TASK: When you copy from the entries that follow, take only the lines from the one with "Crea tu cuenta" down to the one with "6º Primaria", keeping both ends and dropping every picture.

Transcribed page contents
════

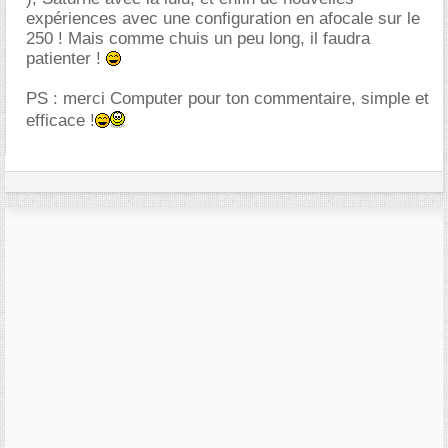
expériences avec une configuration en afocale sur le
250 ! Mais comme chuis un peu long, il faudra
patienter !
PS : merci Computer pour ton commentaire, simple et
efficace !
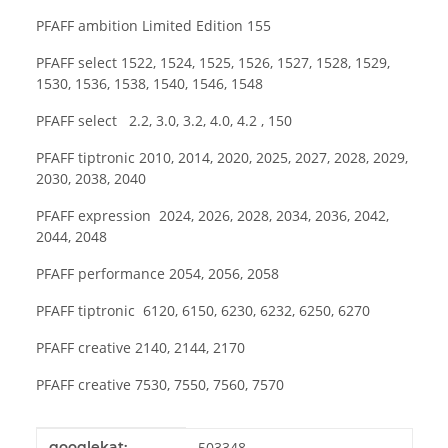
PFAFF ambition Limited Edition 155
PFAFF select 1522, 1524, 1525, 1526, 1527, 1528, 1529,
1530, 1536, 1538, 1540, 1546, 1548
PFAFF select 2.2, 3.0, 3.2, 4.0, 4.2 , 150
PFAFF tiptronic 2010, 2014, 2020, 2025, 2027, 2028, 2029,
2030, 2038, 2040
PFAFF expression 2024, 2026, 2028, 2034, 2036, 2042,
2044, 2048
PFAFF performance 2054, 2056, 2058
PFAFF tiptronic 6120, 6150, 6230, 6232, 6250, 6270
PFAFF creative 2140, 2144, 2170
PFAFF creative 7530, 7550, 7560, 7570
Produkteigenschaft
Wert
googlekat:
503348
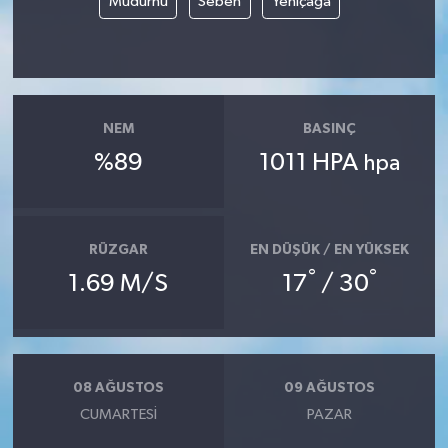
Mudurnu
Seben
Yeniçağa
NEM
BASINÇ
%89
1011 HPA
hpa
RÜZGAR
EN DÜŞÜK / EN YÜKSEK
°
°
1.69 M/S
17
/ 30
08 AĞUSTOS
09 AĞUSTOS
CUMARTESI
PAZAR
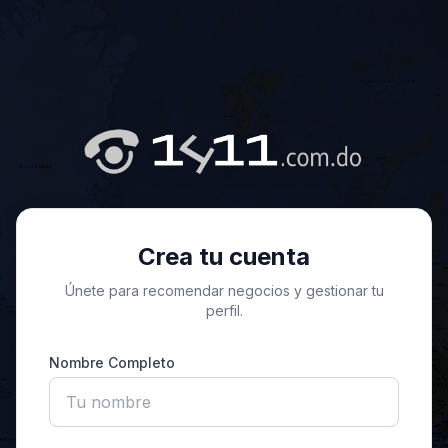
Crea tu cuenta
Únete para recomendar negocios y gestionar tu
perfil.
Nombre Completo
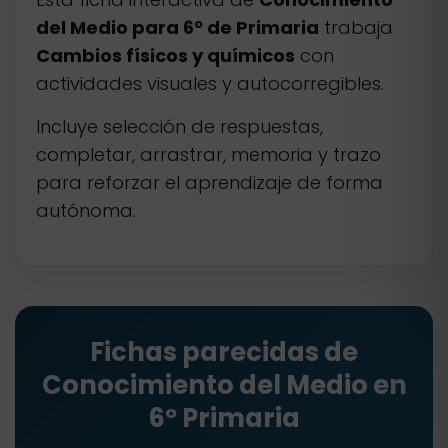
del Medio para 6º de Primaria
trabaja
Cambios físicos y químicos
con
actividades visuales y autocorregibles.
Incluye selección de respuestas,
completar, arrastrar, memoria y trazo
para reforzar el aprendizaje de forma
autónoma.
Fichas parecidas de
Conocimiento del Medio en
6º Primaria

════

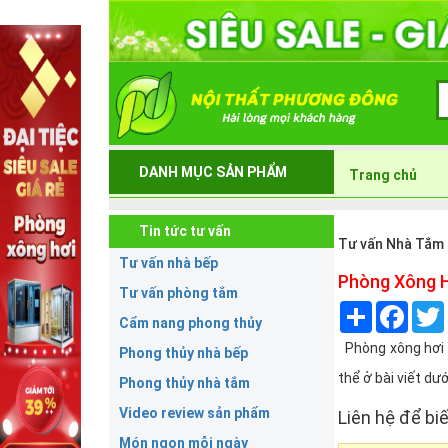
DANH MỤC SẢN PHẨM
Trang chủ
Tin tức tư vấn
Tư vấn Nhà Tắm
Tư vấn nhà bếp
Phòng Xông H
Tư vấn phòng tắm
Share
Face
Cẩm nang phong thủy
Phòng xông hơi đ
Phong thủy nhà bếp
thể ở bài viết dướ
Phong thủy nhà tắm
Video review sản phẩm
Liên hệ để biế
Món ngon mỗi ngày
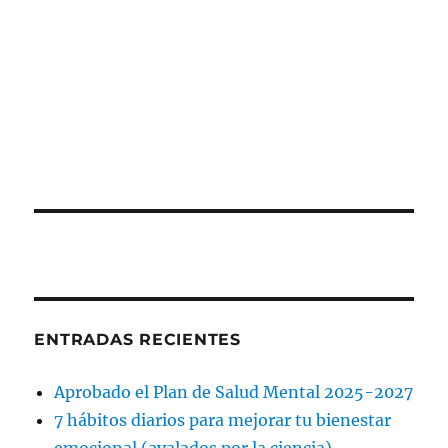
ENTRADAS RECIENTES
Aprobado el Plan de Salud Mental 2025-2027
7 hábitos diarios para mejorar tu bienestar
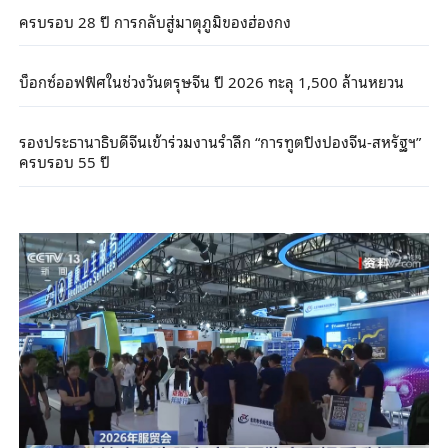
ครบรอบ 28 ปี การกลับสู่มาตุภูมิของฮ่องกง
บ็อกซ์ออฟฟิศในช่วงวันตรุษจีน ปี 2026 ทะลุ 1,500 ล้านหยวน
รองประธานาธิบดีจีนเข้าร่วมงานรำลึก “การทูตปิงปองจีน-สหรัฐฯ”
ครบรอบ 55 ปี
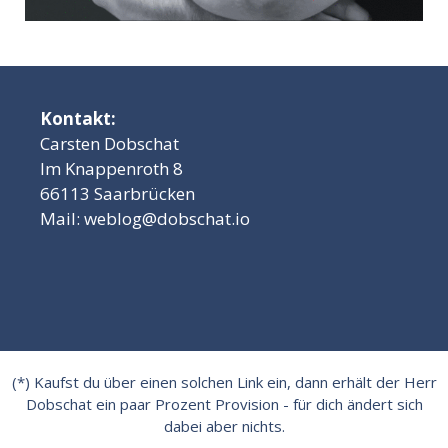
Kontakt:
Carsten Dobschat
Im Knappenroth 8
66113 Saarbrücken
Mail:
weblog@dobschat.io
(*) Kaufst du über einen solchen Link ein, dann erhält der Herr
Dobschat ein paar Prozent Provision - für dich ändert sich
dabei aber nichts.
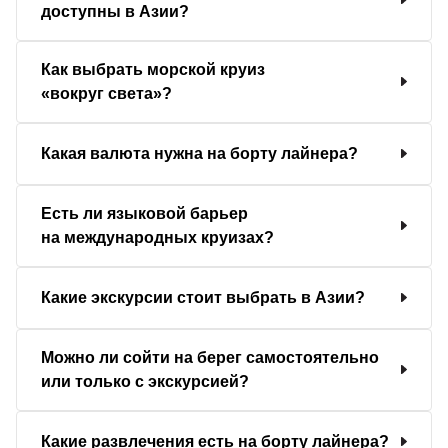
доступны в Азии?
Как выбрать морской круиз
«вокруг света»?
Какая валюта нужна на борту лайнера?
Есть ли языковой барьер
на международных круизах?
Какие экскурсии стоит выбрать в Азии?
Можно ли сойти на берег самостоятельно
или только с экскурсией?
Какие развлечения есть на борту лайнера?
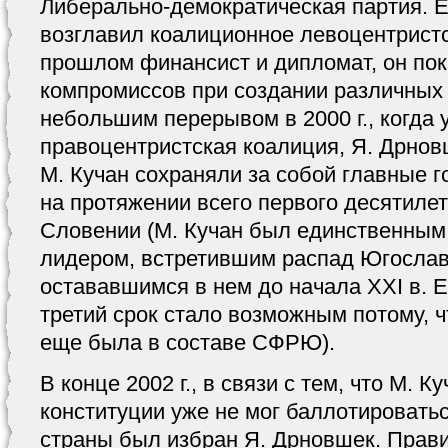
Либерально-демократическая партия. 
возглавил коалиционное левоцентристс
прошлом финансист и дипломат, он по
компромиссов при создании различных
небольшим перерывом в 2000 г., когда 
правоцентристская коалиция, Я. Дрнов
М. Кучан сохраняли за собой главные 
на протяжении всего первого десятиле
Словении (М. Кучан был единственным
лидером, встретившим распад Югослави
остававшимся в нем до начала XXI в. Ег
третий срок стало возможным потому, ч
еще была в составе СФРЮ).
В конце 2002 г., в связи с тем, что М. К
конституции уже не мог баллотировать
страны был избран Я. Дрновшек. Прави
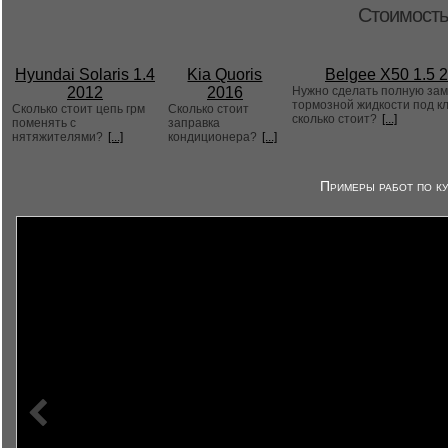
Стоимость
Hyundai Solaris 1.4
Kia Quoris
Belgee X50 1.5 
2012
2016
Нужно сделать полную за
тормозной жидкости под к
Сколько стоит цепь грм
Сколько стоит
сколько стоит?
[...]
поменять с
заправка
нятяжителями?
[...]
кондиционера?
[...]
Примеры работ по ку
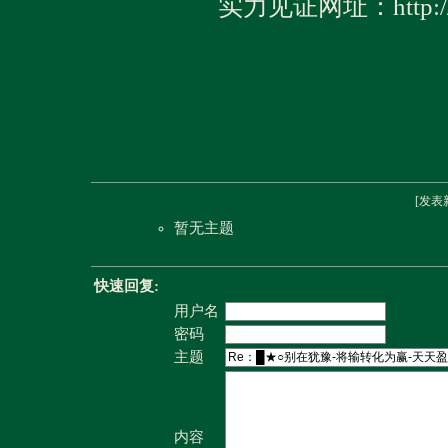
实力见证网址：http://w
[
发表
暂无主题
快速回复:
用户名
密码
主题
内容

════

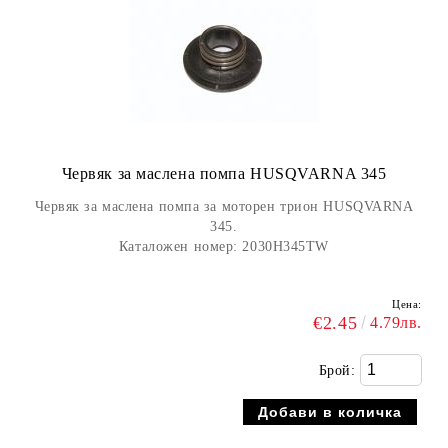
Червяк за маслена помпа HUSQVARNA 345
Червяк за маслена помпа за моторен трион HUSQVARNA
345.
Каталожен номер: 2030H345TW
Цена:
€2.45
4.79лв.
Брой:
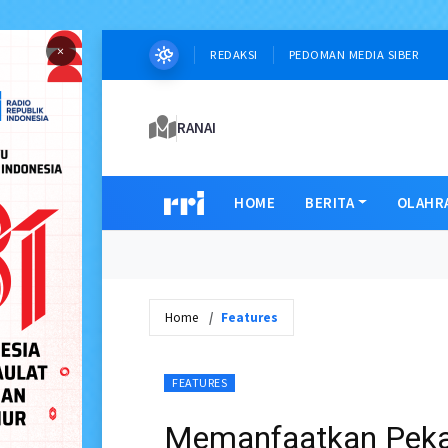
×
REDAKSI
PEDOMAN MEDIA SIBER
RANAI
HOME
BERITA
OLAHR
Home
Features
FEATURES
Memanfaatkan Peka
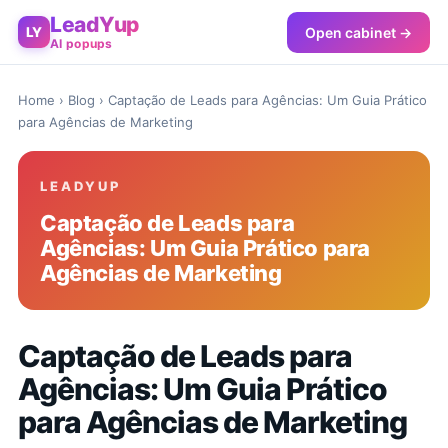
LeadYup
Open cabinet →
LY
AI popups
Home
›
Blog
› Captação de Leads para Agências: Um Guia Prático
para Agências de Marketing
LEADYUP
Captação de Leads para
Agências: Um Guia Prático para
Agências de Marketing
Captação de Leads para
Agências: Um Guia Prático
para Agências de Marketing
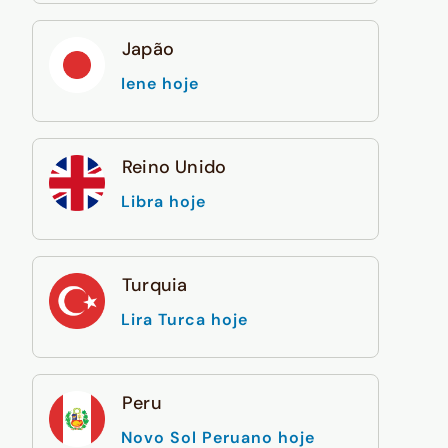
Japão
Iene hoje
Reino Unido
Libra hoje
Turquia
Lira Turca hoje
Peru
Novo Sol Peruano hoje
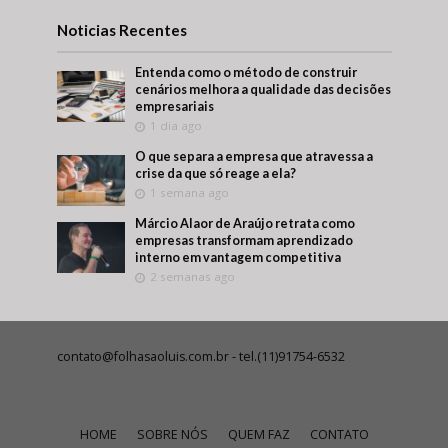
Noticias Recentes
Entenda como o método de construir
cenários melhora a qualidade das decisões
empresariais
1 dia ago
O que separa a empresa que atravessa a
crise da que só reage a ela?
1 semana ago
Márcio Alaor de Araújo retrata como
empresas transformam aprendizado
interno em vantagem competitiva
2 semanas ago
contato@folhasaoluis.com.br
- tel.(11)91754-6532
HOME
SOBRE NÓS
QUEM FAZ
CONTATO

════

EXERCISE RESPONSE:
Crea tu cuenta
Únete para recomendar negocios y gestionar tu
perfil.
Nombre Completo
del Medio para 6º de Primaria
trabaja
Cambios físicos y químicos
con
actividades visuales y autocorregibles.
Incluye selección de respuestas,
completar, arrastrar, memoria y trazo
para reforzar el aprendizaje de forma
autónoma.
Fichas parecidas de
Conocimiento del Medio en
6º Primaria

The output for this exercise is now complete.